We know that business thinking is an integral of publishing. One of the subtexts of this paper is that technological thinking should be as integral, at least for most of the products expected from publishers in the future. The former CIO of Holtzbrinck, a large German publishing house, puts it like this: ‘The editors of the future will be programmers’. This is certainly an exaggeration – however, the assertion that good (and successful) digital publishing products are built on content as well as on technology is a cornerstone of “Technology and Innovation for Smart Publishing“ (TISP) as a project.
I have tuned “Business models for e-publishing” according to conversations I have had with some of the stakeholders of the talk underlying this paper and the above considerations. As a consequence, the paper can be assumed to have the following tacit subheadings:
– What options are there for publishers to create revenues in the digital age?
– What does a typical e-book business model mean for a small publisher wrt production processes?
– Do we have to look further than making content public ? Context instead of/in top of/ content business models for publishers?
Business models/revenue models
Business model is a term growing in popularity, especially in relation to digital publishing. In the everyday industry manner of speech, the narrow sense as it were, a business model is seen as the answer to the question, how and from whom a company can get the invested money back, how it can create revenues. The broad sense preferred in the academic study of business views a business model rather as the full space for decisions a company has to make with respect to a product or a range of products. Two popular current approaches to structuring and capturing business models in the broad sense are the ones by Osterwalder and Pigneur (cf. Osterwalder/Pigneur 2010) and by Janello (cf. Janello 2010). Osterwalder/Pigneur’s so-called ‘business model canvas’ has nine building blocks, namely: customer segments, value proposition, channels, customer relationships, revenue streams, key resources, key activities, key partnerships and cost structure. Janello´s model on the other hand has three dimensions, namely: product architecture (utility, value proposition), revenue model (sources of revenue, target markets, pricing) and value creation architecture (internal processes and also those concerning the position in the value chain/network of the industry as a whole). These models are not mutually exclusive and can at least pragmatically be mapped onto each other fairly easily.

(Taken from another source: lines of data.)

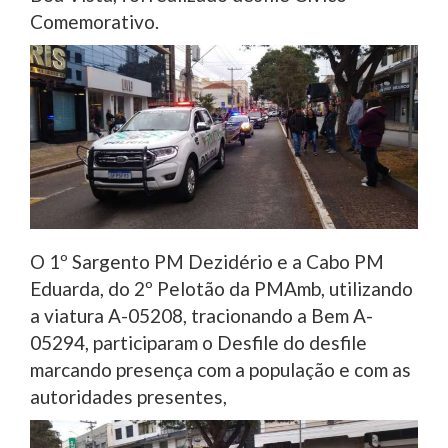
Comemorativo.
O 1º Sargento PM Dezidério e a Cabo PM
Eduarda, do 2º Pelotão da PMAmb, utilizando
a viatura A-05208, tracionando a Bem A-
05294, participaram o Desfile do desfile
marcando presença com a população e com as
autoridades presentes,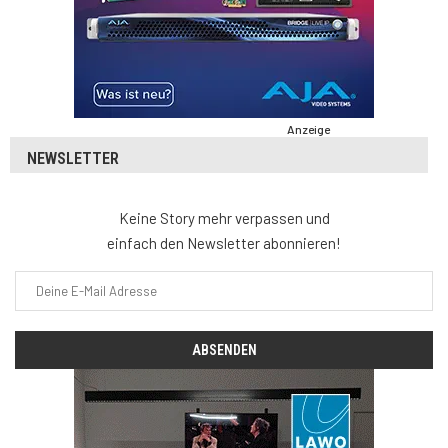
Anzeige
NEWSLETTER
Keine Story mehr verpassen und
einfach den Newsletter abonnieren!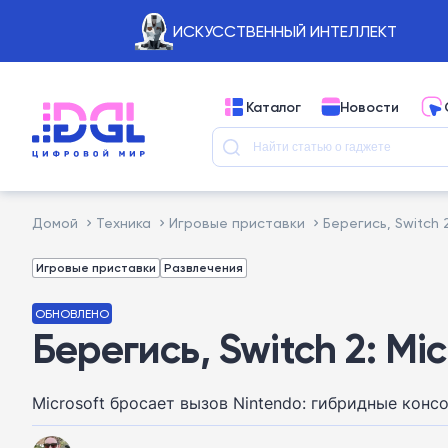
ИСКУССТВЕННЫЙ ИНТЕЛЛЕКТ
Каталог
Новости
Домой
Техника
Игровые приставки
Берегись, Switch 2
Игровые приставки
Развлечения
ОБНОВЛЕНО
Берегись, Switch 2: Mi
Microsoft бросает вызов Nintendo: гибридные консол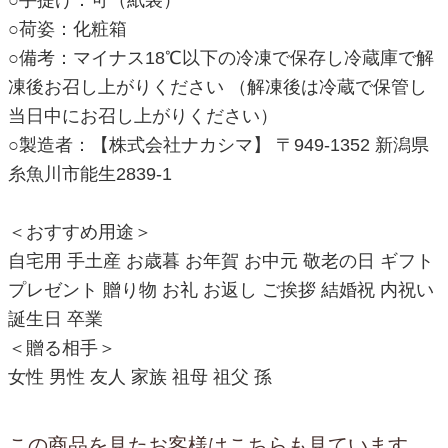
○手提げ：可（紙袋）
○荷姿：化粧箱
○備考：マイナス18℃以下の冷凍で保存し冷蔵庫で解
凍後お召し上がりください （解凍後は冷蔵で保管し
当日中にお召し上がりください）
○製造者：【株式会社ナカシマ】 〒949-1352 新潟県
糸魚川市能生2839-1
＜おすすめ用途＞
自宅用 手土産 お歳暮 お年賀 お中元 敬老の日 ギフト
プレゼント 贈り物 お礼 お返し ご挨拶 結婚祝 内祝い
誕生日 卒業
＜贈る相手＞
女性 男性 友人 家族 祖母 祖父 孫
この商品を見たお客様はこちらも見ています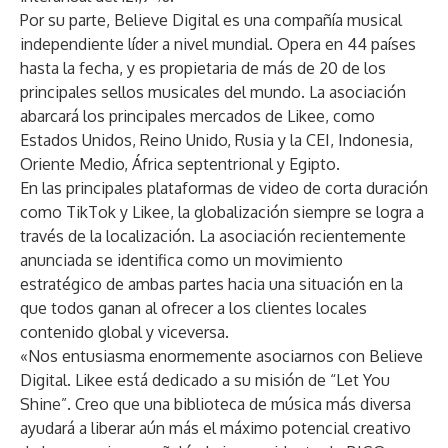
Por su parte, Believe Digital es una compañía musical
independiente líder a nivel mundial. Opera en 44 países
hasta la fecha, y es propietaria de más de 20 de los
principales sellos musicales del mundo. La asociación
abarcará los principales mercados de Likee, como
Estados Unidos, Reino Unido, Rusia y la CEI, Indonesia,
Oriente Medio, África septentrional y Egipto.
En las principales plataformas de video de corta duración
como TikTok y Likee, la globalización siempre se logra a
través de la localización. La asociación recientemente
anunciada se identifica como un movimiento
estratégico de ambas partes hacia una situación en la
que todos ganan al ofrecer a los clientes locales
contenido global y viceversa.
«Nos entusiasma enormemente asociarnos con Believe
Digital. Likee está dedicado a su misión de “Let You
Shine”. Creo que una biblioteca de música más diversa
ayudará a liberar aún más el máximo potencial creativo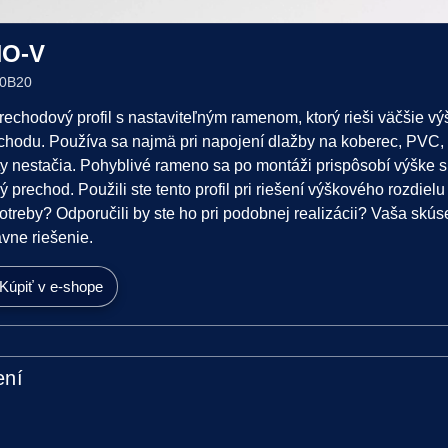
NO-V
00B20
chodový profil s nastaviteľným ramenom, ktorý rieši väčšie vý
hodu. Používa sa najmä pri napojení dlažby na koberec, PVC, v
ty nestačia. Pohyblivé rameno sa po montáži prispôsobí výške 
ý prechod. Použili ste tento profil pri riešení výškového rozdiel
treby? Odporučili by ste ho pri podobnej realizácii? Vaša sk
ávne riešenie.
Kúpiť v e-shope
ení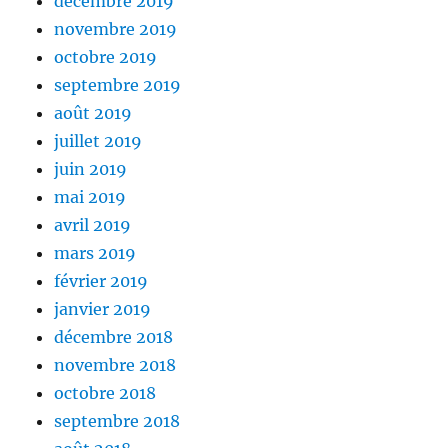
décembre 2019
novembre 2019
octobre 2019
septembre 2019
août 2019
juillet 2019
juin 2019
mai 2019
avril 2019
mars 2019
février 2019
janvier 2019
décembre 2018
novembre 2018
octobre 2018
septembre 2018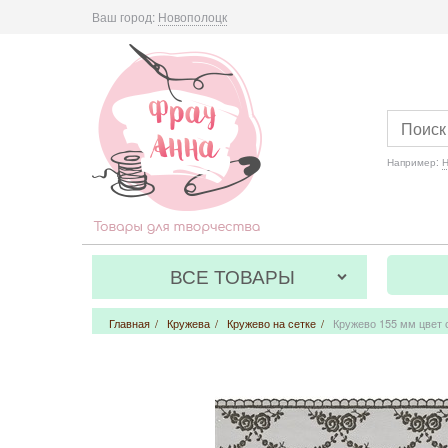
Ваш город:
Новополоцк
Например:
Н
ВСЕ ТОВАРЫ
Главная
/
Кружева
/
Кружево на сетке
/
Кружево 155 мм цвет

Having briefly established the complexity of concepts of business models, we can now go on to concentrating on revenue streams (Osterwalder/Pigneur)/revenue models (Janello) as indeed a very important building block (Osterwalder/Pigneuer)/dimension (Janello) of business models. Of course, those more narrow revenue streams/models (henceforth models) quite often suggest references to other building blocks/dimensions of the more comprehensive business models. This is particularly true for value proposition issues, and sometimes also to issues concerning the value chain, be it inside a company or beyond.

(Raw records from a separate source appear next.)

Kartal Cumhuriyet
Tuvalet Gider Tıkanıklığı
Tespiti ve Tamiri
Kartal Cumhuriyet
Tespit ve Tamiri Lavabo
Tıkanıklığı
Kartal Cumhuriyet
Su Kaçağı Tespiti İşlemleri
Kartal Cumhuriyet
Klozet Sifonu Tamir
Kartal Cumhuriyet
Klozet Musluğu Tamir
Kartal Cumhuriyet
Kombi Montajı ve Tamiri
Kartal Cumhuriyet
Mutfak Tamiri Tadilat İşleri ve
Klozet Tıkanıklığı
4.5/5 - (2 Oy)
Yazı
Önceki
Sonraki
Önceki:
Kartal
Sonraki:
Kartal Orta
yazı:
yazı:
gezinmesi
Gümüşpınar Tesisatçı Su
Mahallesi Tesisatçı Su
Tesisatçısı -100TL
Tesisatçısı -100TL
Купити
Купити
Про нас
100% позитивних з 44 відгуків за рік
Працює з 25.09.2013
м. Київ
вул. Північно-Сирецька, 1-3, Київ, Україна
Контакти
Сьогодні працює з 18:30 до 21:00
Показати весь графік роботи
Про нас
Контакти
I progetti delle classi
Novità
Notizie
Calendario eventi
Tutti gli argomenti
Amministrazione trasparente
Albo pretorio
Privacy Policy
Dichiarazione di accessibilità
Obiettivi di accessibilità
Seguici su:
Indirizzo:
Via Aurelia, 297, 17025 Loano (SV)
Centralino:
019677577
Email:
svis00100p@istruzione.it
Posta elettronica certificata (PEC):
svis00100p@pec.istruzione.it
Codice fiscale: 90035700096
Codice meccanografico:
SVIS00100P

Digital forms of books and their revenue models
Traditionally, the book as a medium is defined by its materiality (almost unchanged through many centuries). Extending that to relevant digital phenomena, we encounter the problem that not all text-based digital manifestations belong to the book media system; if there is no printed equivalent in the form of a physical book or other obvious links to the book media system (author or publisher name etc.), they could also be from the newspaper, magazine, journal, etc. media systems. We will not go into this problem here in an exhaustive theoretical way.
Before we talk about revenue models of various digital forms of books, it is appropriate to take a provisional inventory of what is out there at the moment. I will do this for academic publishing, educational publishing, and B2B publishing, briefly and then in some depth.
In academic publishing, the typical current form is digital journal articles or book chapters in pdf or ‘pdf-like’ proprietary formats, also encompassing e-books ‘in a narrow sense’ (of which more later) or texts in HTML format (on websites, especially with Open Access publication schemes).
Figure 1: A page of Osterwalder / Pigneur´s book viewed online via dawsonera via Edinburgh Napier´s LibrarySearch.
In educational publishing, the typical form is interactive e-learning products in HTML(5) format (hitherto often incl. Flash), in parts also apps and e-books in a narrow sense.
In B2B (non-academic) publishing, one can find almost everything from HTML format (websites) via pdf to apps – the salient feature in all cases, in anticipation of later discussion, is the revenue models: advertisement, sponsoring, and/or lead generation.
Figure 2: 2 screens of Vogel Business Media’s ‘Process’: the white paper from the sender’s perspective a form of content marketing, can only be viewed after giving information that is helpful for marketing purposes of the company behind the content marketing campaign.
New forms: with respect to new forms, mostly complex experimental literary fiction (incl. poetry), we typically see hypertexts in HTML, but now also apps; to anticipate further: we could describe the typical revenue model as self-exploitation – with state or foundation funding as an alternative.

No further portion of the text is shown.